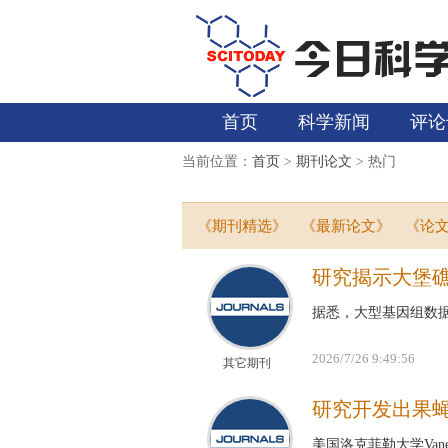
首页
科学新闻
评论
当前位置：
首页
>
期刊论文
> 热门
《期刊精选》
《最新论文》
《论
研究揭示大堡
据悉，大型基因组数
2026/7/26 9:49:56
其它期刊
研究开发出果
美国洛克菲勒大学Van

---

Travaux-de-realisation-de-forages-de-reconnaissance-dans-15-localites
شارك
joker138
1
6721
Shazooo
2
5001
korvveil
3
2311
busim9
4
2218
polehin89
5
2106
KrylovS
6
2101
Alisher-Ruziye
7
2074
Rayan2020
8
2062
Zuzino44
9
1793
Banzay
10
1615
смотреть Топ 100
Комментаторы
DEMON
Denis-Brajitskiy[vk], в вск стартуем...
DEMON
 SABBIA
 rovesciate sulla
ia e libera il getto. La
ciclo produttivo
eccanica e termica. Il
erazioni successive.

...

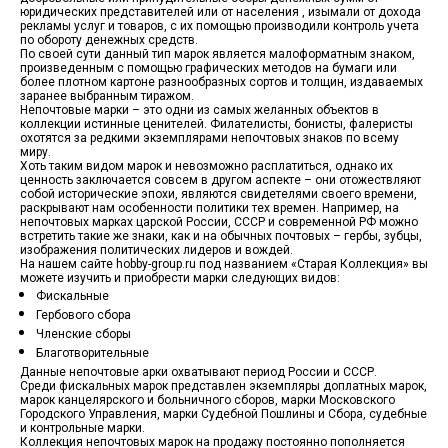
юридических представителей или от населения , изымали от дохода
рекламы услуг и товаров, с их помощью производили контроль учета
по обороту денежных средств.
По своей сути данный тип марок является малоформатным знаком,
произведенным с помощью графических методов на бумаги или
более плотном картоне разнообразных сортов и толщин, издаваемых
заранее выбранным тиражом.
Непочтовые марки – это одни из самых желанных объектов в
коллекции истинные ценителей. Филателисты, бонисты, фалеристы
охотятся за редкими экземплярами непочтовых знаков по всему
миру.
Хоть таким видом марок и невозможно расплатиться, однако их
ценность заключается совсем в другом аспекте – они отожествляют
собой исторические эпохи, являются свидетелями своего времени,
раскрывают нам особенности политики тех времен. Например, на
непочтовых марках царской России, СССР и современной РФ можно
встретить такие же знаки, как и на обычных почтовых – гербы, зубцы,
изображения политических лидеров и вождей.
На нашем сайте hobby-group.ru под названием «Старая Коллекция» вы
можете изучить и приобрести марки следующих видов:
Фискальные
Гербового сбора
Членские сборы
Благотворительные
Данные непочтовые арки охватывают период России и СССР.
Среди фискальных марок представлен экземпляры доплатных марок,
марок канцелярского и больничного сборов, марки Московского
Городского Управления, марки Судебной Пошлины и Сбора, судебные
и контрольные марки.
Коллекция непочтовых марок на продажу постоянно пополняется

# Aim of the task
The lines to report are those in the material above that contain the word "СССР"; copy every one of them.

# Task output
непочтовых марках царской России, СССР и современной РФ можно
Данные непочтовые арки охватывают период России и СССР.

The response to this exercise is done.